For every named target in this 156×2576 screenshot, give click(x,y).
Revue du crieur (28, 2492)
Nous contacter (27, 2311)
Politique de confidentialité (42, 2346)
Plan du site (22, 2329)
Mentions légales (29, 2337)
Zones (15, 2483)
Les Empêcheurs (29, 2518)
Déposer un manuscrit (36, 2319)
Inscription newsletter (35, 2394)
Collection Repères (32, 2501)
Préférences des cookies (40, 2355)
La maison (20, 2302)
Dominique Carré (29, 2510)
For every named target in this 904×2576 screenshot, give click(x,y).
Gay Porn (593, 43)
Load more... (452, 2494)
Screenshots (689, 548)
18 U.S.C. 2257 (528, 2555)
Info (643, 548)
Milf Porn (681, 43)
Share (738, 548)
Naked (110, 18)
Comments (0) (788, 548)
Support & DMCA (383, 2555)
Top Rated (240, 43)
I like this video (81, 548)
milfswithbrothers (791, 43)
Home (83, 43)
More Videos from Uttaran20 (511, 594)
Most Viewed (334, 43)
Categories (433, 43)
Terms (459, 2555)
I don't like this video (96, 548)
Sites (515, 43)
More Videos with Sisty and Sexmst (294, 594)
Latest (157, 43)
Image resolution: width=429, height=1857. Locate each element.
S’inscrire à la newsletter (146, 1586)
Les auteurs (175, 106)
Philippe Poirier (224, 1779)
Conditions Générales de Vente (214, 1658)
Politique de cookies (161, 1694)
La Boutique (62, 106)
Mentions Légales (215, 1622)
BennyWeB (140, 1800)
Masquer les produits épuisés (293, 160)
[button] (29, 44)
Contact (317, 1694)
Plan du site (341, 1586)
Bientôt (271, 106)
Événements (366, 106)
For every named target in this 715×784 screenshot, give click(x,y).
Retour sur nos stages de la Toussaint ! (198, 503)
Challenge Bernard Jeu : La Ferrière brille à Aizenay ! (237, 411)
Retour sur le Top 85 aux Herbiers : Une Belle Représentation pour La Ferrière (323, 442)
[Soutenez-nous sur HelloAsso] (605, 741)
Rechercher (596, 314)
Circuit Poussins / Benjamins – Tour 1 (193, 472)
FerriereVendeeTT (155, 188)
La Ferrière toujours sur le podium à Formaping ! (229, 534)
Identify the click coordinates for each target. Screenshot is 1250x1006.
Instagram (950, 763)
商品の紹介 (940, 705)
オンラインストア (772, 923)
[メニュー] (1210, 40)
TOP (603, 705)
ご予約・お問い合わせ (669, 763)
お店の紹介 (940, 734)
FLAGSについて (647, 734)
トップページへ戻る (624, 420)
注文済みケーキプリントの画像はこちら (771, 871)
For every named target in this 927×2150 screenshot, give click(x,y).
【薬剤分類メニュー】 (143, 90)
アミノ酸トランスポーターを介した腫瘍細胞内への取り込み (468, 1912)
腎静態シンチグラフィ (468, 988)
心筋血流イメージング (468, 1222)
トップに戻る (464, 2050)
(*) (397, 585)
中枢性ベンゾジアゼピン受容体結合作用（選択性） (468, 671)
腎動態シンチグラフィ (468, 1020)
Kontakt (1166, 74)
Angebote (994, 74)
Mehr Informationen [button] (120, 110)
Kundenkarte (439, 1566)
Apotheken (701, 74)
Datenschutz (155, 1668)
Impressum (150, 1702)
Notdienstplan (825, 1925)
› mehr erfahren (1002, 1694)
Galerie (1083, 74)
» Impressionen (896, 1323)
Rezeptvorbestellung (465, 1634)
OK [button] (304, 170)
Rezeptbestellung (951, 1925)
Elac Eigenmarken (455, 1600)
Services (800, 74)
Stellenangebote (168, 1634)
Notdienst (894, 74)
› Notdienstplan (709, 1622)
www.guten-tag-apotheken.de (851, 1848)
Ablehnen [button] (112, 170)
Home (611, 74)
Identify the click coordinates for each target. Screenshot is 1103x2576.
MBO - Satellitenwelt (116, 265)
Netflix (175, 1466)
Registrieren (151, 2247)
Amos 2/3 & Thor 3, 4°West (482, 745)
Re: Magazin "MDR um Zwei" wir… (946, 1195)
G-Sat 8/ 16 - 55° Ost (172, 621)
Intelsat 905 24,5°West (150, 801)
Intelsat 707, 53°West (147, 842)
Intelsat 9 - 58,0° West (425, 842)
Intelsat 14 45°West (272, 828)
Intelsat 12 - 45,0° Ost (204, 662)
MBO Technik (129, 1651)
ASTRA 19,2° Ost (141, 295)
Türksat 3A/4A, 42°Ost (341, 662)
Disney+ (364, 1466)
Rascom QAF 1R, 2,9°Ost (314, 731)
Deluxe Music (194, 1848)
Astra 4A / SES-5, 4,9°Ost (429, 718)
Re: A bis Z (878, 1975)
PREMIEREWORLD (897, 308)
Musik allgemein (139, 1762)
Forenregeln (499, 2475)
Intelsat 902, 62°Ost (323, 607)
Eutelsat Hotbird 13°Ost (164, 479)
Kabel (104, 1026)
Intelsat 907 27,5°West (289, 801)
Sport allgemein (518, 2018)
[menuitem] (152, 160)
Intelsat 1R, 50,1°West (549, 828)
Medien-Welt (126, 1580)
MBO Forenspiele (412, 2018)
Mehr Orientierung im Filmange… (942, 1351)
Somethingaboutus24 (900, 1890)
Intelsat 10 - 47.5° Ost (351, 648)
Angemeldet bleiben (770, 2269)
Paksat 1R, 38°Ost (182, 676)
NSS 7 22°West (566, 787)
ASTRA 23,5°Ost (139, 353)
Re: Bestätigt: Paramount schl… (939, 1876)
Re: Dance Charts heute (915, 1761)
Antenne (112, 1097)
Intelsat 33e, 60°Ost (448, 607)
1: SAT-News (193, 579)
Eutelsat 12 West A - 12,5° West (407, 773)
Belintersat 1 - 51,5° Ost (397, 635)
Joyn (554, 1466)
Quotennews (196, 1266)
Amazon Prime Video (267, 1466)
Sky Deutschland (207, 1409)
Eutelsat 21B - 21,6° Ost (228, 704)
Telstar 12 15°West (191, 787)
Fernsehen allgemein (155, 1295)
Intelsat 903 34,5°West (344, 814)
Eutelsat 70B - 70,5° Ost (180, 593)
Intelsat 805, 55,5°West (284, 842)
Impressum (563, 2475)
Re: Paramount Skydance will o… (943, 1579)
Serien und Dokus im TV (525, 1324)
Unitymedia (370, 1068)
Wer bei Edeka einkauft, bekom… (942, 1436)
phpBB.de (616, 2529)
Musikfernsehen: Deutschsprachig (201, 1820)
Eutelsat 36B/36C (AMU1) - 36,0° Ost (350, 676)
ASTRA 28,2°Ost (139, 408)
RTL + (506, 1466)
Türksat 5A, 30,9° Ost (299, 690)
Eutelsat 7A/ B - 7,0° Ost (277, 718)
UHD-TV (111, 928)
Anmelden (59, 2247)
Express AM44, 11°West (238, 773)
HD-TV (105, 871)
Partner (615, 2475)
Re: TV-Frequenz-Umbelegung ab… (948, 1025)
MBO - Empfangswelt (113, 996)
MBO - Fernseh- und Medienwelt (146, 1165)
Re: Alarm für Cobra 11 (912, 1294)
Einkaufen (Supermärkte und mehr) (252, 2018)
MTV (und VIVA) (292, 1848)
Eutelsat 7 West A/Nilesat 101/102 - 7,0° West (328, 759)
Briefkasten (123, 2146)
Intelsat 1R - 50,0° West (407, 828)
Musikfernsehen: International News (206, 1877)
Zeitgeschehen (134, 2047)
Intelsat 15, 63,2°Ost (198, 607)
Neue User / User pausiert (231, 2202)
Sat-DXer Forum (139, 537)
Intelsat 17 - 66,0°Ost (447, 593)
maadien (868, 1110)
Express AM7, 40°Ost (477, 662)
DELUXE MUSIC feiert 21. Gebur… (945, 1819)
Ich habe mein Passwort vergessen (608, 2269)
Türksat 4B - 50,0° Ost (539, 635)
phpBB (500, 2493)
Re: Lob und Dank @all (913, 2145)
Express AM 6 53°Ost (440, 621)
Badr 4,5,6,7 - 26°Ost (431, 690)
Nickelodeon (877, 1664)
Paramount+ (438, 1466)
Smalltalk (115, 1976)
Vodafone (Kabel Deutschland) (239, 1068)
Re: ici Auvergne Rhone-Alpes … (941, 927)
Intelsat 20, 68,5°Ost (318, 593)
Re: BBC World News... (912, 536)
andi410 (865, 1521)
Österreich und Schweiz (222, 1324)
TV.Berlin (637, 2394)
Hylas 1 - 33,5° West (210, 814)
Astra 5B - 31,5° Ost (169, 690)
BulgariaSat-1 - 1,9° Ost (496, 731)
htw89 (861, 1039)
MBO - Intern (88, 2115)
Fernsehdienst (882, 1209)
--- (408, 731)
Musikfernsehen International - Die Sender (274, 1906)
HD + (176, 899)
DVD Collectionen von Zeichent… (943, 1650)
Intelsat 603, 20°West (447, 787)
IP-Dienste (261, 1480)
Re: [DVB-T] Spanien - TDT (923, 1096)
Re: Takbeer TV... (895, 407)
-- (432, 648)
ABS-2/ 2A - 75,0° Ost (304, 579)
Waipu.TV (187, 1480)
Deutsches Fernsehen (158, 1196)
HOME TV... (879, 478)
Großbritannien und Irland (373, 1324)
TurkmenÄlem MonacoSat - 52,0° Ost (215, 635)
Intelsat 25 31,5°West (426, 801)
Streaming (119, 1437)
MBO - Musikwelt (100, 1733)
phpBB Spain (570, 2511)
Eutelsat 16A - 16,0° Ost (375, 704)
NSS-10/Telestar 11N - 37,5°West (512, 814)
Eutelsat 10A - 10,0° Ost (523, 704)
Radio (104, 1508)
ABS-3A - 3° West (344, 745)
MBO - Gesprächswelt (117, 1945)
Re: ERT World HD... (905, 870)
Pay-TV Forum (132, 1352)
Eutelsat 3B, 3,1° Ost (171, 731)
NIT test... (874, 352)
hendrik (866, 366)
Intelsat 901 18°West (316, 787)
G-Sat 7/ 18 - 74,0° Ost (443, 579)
★ ★ ★ ★ ★ ★ ★
- **What the exercise asks**: I'd like the lines above from the one with "Zeitgeschehen (134, 2047)" up to and including the one with "Deutsches Fernsehen (158, 1196)" copied exactly, with no other lines.

- **Your solution**:
Zeitgeschehen (134, 2047)
Intelsat 15, 63,2°Ost (198, 607)
Neue User / User pausiert (231, 2202)
Sat-DXer Forum (139, 537)
Intelsat 17 - 66,0°Ost (447, 593)
maadien (868, 1110)
Express AM7, 40°Ost (477, 662)
DELUXE MUSIC feiert 21. Gebur… (945, 1819)
Ich habe mein Passwort vergessen (608, 2269)
Türksat 4B - 50,0° Ost (539, 635)
phpBB (500, 2493)
Re: Lob und Dank @all (913, 2145)
Express AM 6 53°Ost (440, 621)
Badr 4,5,6,7 - 26°Ost (431, 690)
Nickelodeon (877, 1664)
Paramount+ (438, 1466)
Smalltalk (115, 1976)
Vodafone (Kabel Deutschland) (239, 1068)
Re: ici Auvergne Rhone-Alpes … (941, 927)
Intelsat 20, 68,5°Ost (318, 593)
Re: BBC World News... (912, 536)
andi410 (865, 1521)
Österreich und Schweiz (222, 1324)
TV.Berlin (637, 2394)
Hylas 1 - 33,5° West (210, 814)
Astra 5B - 31,5° Ost (169, 690)
BulgariaSat-1 - 1,9° Ost (496, 731)
htw89 (861, 1039)
MBO - Intern (88, 2115)
Fernsehdienst (882, 1209)
--- (408, 731)
Musikfernsehen International - Die Sender (274, 1906)
HD + (176, 899)
DVD Collectionen von Zeichent… (943, 1650)
Intelsat 603, 20°West (447, 787)
IP-Dienste (261, 1480)
Re: [DVB-T] Spanien - TDT (923, 1096)
Re: Takbeer TV... (895, 407)
-- (432, 648)
ABS-2/ 2A - 75,0° Ost (304, 579)
Waipu.TV (187, 1480)
Deutsches Fernsehen (158, 1196)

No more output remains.